Impaired vascular function has been studied in both microvascular and macrovascular tissues and possible association could be estimated among various surrogate markers. Tao et al. indicated that systemic arterial elasticity deteriorated parallel with cutaneous microvascular flow changes [33]. However, lack of correlation was shown between conduit vessel response and laser Doppler measures of skin perfusion by previous studies [34, 35]. The various tests characterized distinct vascular pathologies in patients at cardiovascular risks. The use of different vascular bed may account for the aforementioned heterogeneous findings. This study advocated the pulse wave analysis to investigate the entire vascular pathway including central elastic and peripheral muscular arteries. This post-ischemic increase in vasomotor component was included as a surrogate marker as well for microcirculatory function.

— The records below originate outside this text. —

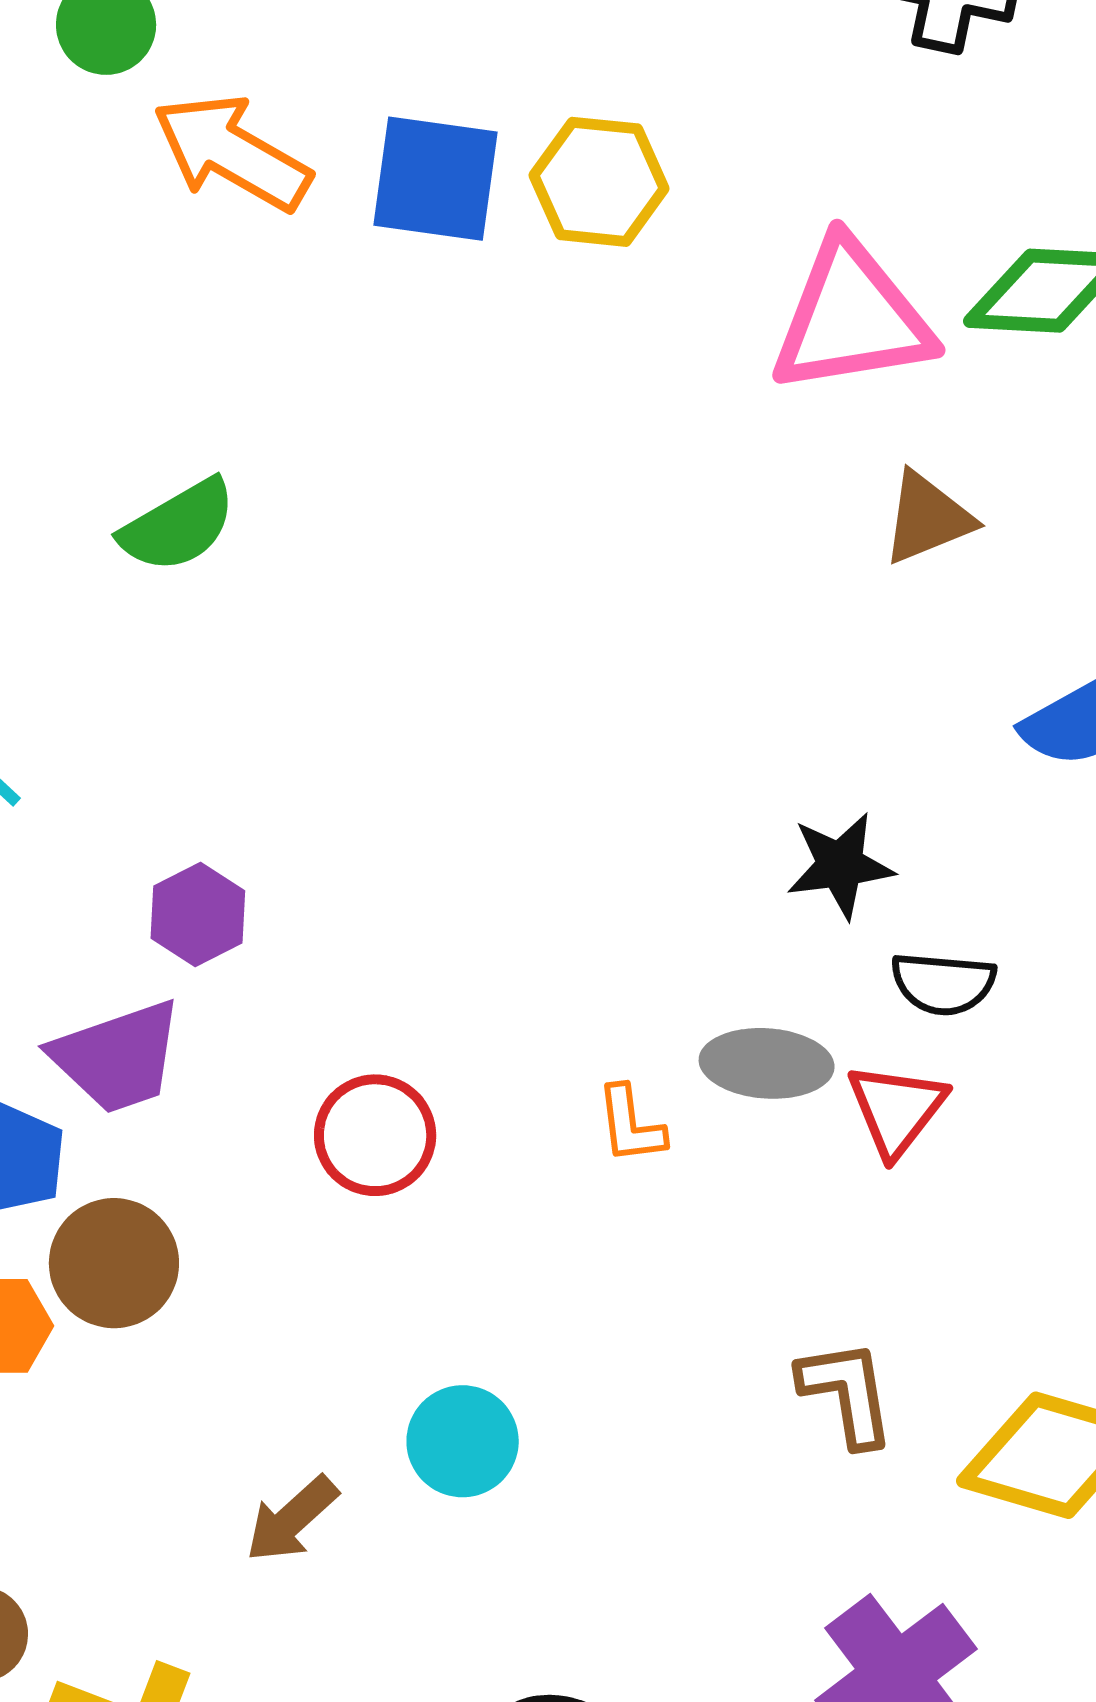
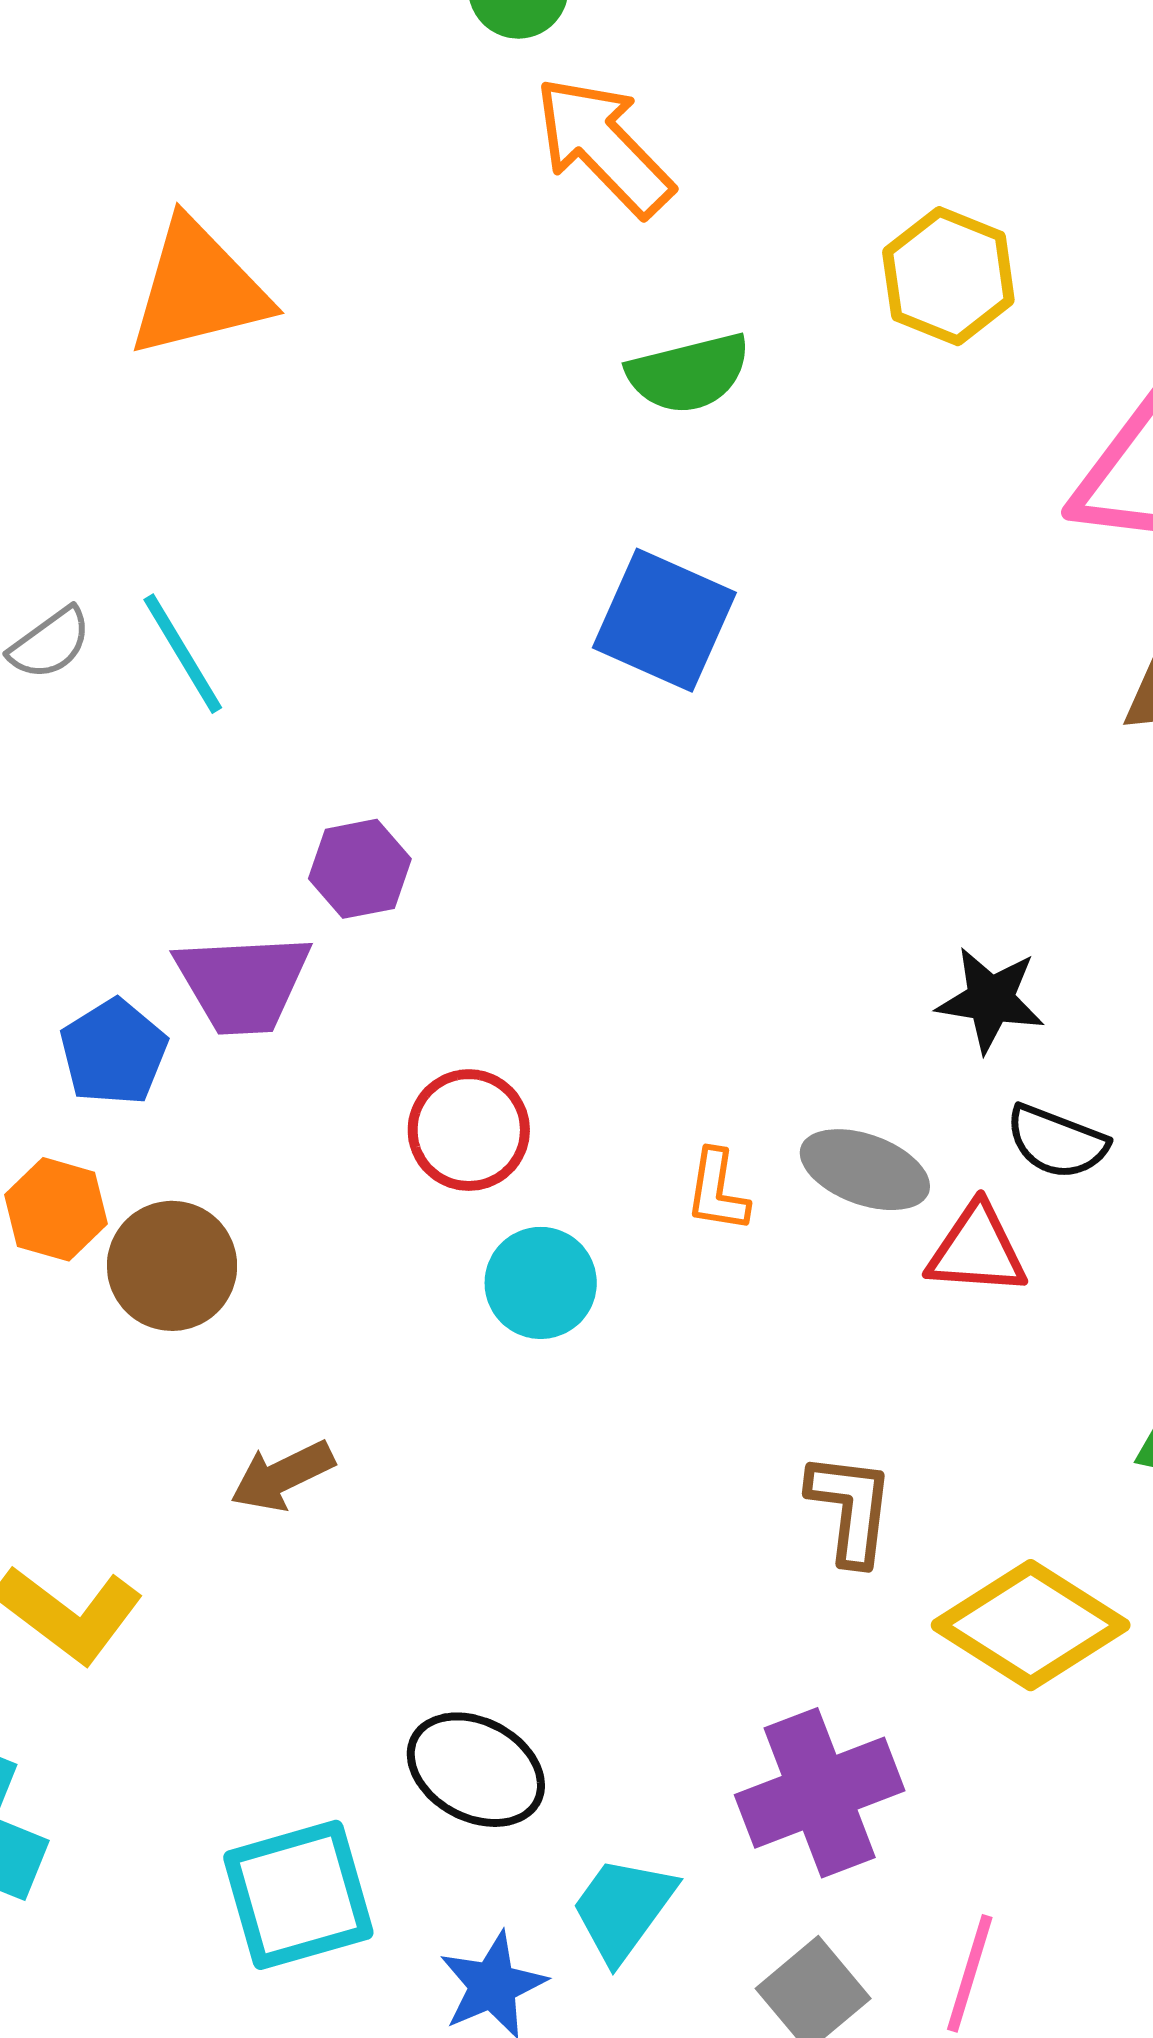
blue square: (436, 179) -> (664, 620), moved
green semicircle: (178, 526) -> (689, 373), moved
red triangle: (897, 1109) -> (977, 1250), turned 40
brown circle: (114, 1263) -> (172, 1266), moved
cyan circle: (463, 1441) -> (541, 1283), moved

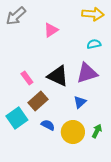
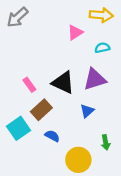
pink triangle: (51, 30) -> (75, 32), moved
green arrow: (97, 131) -> (106, 142), turned 144
yellow circle: (73, 132) -> (78, 160), moved

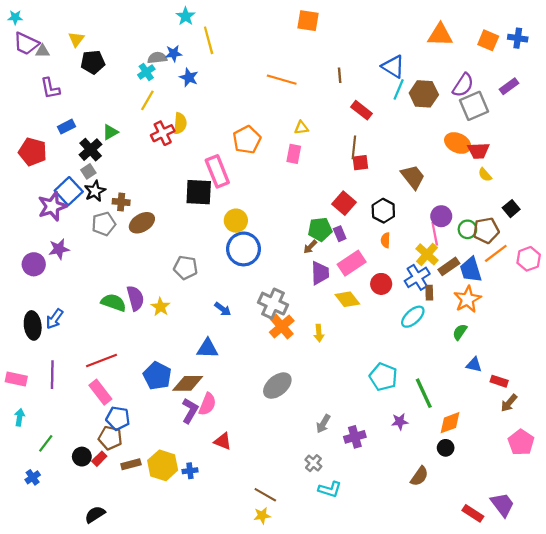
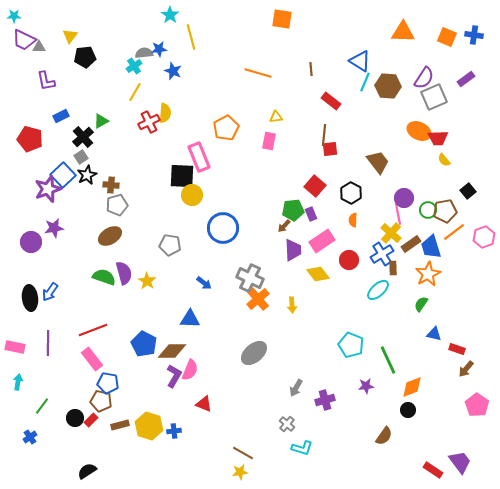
yellow circle: (236, 221) -> (192, 195), moved
brown ellipse: (142, 223) -> (110, 236), moved
gray pentagon: (104, 224) -> (117, 205), moved

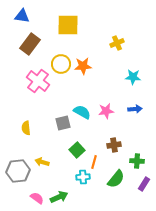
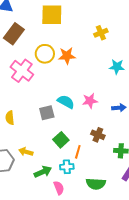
blue arrow: (135, 109) -> (119, 108), moved
brown cross: (114, 145) -> (98, 135), turned 32
green semicircle: (116, 179) -> (96, 184), moved, turned 54
green arrow: (59, 197) -> (43, 172), moved
pink semicircle: (37, 198) -> (59, 188), moved, turned 32

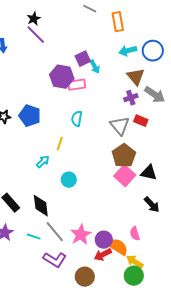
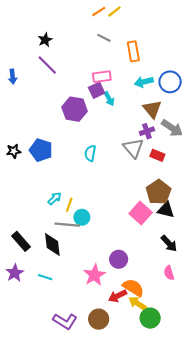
black star: (34, 19) -> (45, 40), moved
pink rectangle: (77, 85) -> (102, 77), moved
gray triangle: (120, 126) -> (133, 148), moved
yellow line: (60, 144) -> (69, 205), moved
brown pentagon: (124, 156) -> (158, 192), moved
gray line: (55, 232) -> (67, 225), moved, turned -45
pink semicircle: (135, 234) -> (169, 273), moved
purple circle: (104, 240) -> (119, 259), moved
purple L-shape: (55, 260) -> (65, 321), moved
yellow arrow: (135, 262) -> (137, 303), moved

Reactive vasomotion and pulse wave velocity represented different clinical implications in patients with preclinical atherosclerosis. The distinct vascular assessment can be integrated in this study using the regression model. Multiple regression analysis revealed that reduced endothelial flow motion changes independently contributed to increased pulse wave velocity. This study indicated that the impairment degree of reactive flow motion could reflect increased baPWV to some extent. These findings may underlie the association between diabetic microangiopathy and arterial stiffness. The associations were independent of other clinical covariates. This study highlighted the importance of early detection of subclinical atherosclerotic diseases in diabetic patients.

The limitation of this study was that the analysis of various degrees of vasculopathy might not be conclusive enough owing to a small sample size in each subgroup. The regression model could only be used to predict the patients with minor cardiovascular risks. The skin perfusion could only be expressed as arbitrary units, and it was difficult to define the threshold level for the normality and to be compared with other relevant reports. Our findings demonstrated a less robust but still significant relationship between arterial stiffness and reactive vasomotor changes. Further investigations are needed to clarify whether these microvascular changes are present in some target organs other than cutaneous tissues. The pathological basis and the temporal relationships of these associations must be explored by additional mechanistic and prospective studies to understand the clinical significance of these findings.

Conclusion

The spectral analysis of laser Doppler skin perfusion provided insights into potential significance of microcirculatory control in the development of macrovascular dysfunction. Various microvascular markers would not deteriorate to the same degree in subclinical atherosclerosis. Reduced endothelial related change was noted first, followed by frequency spectrum redistribution. Impaired reactive flow motion and arterial stiffness correlated with each other. The associations were possibly related to subclinical atherosclerosis and independent of conventional risk factors. The functional adjustment could precede structural perfusion insufficiency in incipient vasculopathy patients.